Complicating matters, her presidency comes on the heels of the widely criticized sale ofMD Financial for $2.5 billion. The lack of consultation and transparency by the board with its members, and little by way of details for what the proceeds will be used toward, has left many doctors feeling betrayed by the CMA leadership.

This builds on a broader narrative that physicians have lost faith in the organization’s ability to advocate for their needs. This was recently made clear by the decision of the Ontario Medical Association to no longer collect CMA dues stating that the national organization had abandoned “its role as the official voice of physicians on federal issues affecting doctors across Canada.”

The CMA is not likely bothered by this loss of revenue given its recent financial windfall. However, it should be concerned about a growing rift between the national and provincial/territorial medical associations.
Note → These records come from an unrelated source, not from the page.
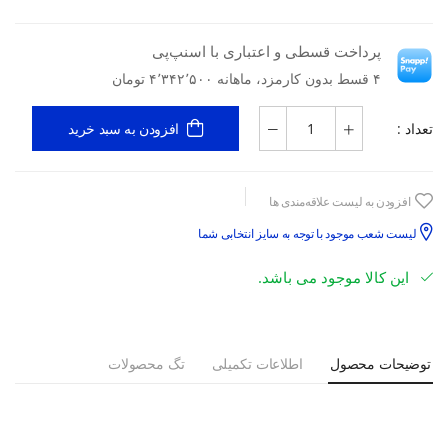
پرداخت قسطی و اعتباری با اسنپ‌پی
۴ قسط بدون کارمزد، ماهانه ۴٬۳۴۲٬۵۰۰ تومان
تعداد :
افزودن به سبد خرید
افزودن به لیست علاقه‌مندی ها
لیست شعب موجود با توجه به سایز انتخابی شما
این کالا موجود می باشد.
توضیحات محصول
اطلاعات تکمیلی
تگ محصولات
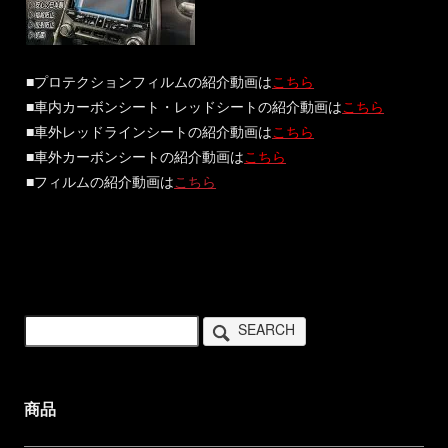
■プロテクションフィルムの紹介動画は
こちら
■車内カーボンシート・レッドシートの紹介動画は
こちら
■車外レッドラインシートの紹介動画は
こちら
■車外カーボンシートの紹介動画は
こちら
■フィルムの紹介動画は
こちら
SEARCH
商品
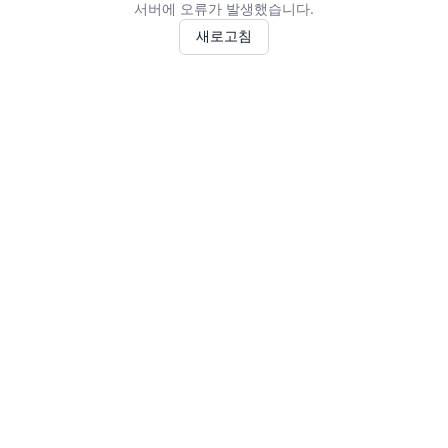
서버에 오류가 발생했습니다.
새로고침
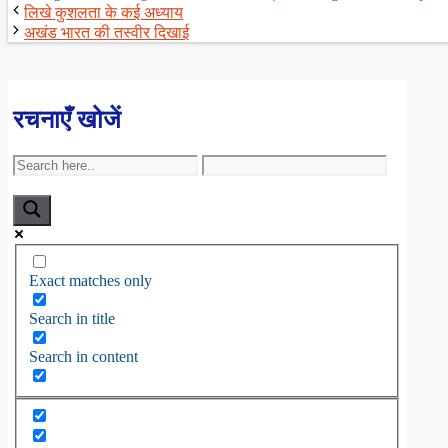
लिखे कुशलता के कई अध्याय
अखंड भारत की तस्वीर दिखाई
रचनाएँ खोजें
Exact matches only
Search in title
Search in content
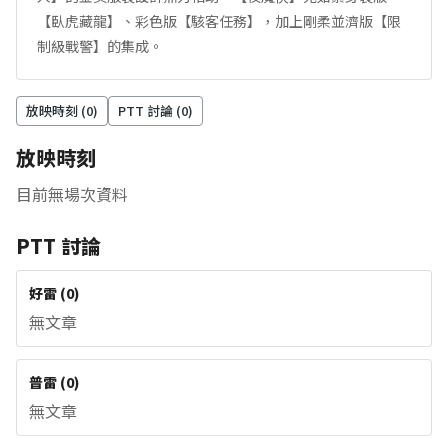
【臥虎藏龍】、彩色版【駭客任務】，加上剛柔並濟版【限
制級戰警】的集成。
放映時刻 (
0
)
PTT 討論 (
0
)
放映時刻
目前無場次資料
PTT 討論
好雷
(
0
)
無文章
普雷
(
0
)
無文章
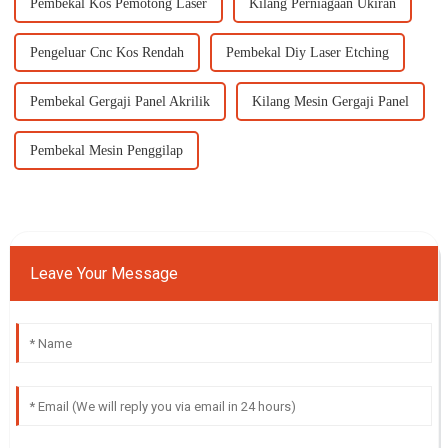
Pembekal Kos Pemotong Laser
Kilang Perniagaan Ukiran
Pengeluar Cnc Kos Rendah
Pembekal Diy Laser Etching
Pembekal Gergaji Panel Akrilik
Kilang Mesin Gergaji Panel
Pembekal Mesin Penggilap
Leave Your Message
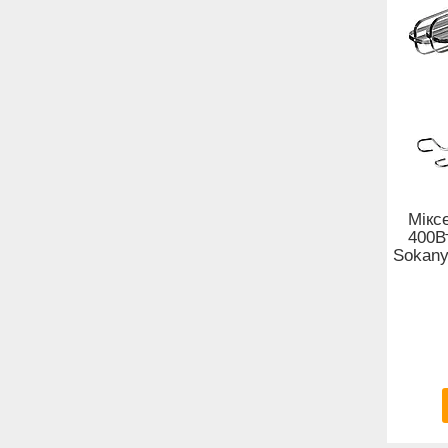
Мікс
400Вт
Sokany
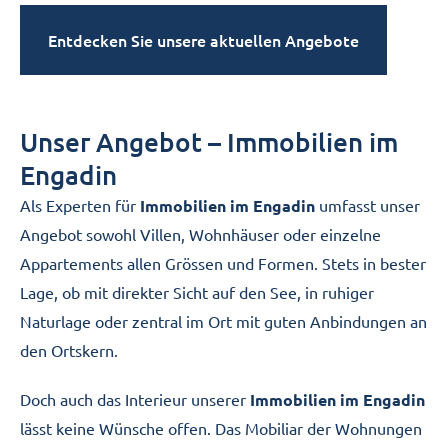
Entdecken Sie unsere aktuellen Angebote
Unser Angebot – Immobilien im
Engadin
Als Experten für
Immobilien im Engadin
umfasst unser
Angebot sowohl Villen, Wohnhäuser oder einzelne
Appartements allen Grössen und Formen. Stets in bester
Lage, ob mit direkter Sicht auf den See, in ruhiger
Naturlage oder zentral im Ort mit guten Anbindungen an
den Ortskern.
Doch auch das Interieur unserer
Immobilien im Engadin
lässt keine Wünsche offen. Das Mobiliar der Wohnungen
Indeed, the new proposed governance changes may serve to further alienate grassroots physicians across Canada, many of whom represent the bedrock of front-line medicine.

One way for the CMA to re-establish the trust of Canadian physicians would be for it to use its new fortune to support the education of doctors and medical students. For example, it could establish a program to finance the costly continuing medical education that all doctors are required to complete, often at their own expense.

Alternatively, the CMA could follow the blueprint of New York University, which announced that tuition would be free for all medical students. By using the billions of dollars from the sale, the CMA would be able to cover the tuition for over 30,000 medical students, assuming a four-year curriculum at an average annual cost of $20,000.

This would have a transformative impact on our health care system and on the vital recruitment of students regardless of their ability to pay, which is known to be a significantbarrier.

Ultimately, the CMA and its leadership must focus on the personal, emotional and financial well-being of current and future physicians if it hopes to make a meaningful impact in the years ahead.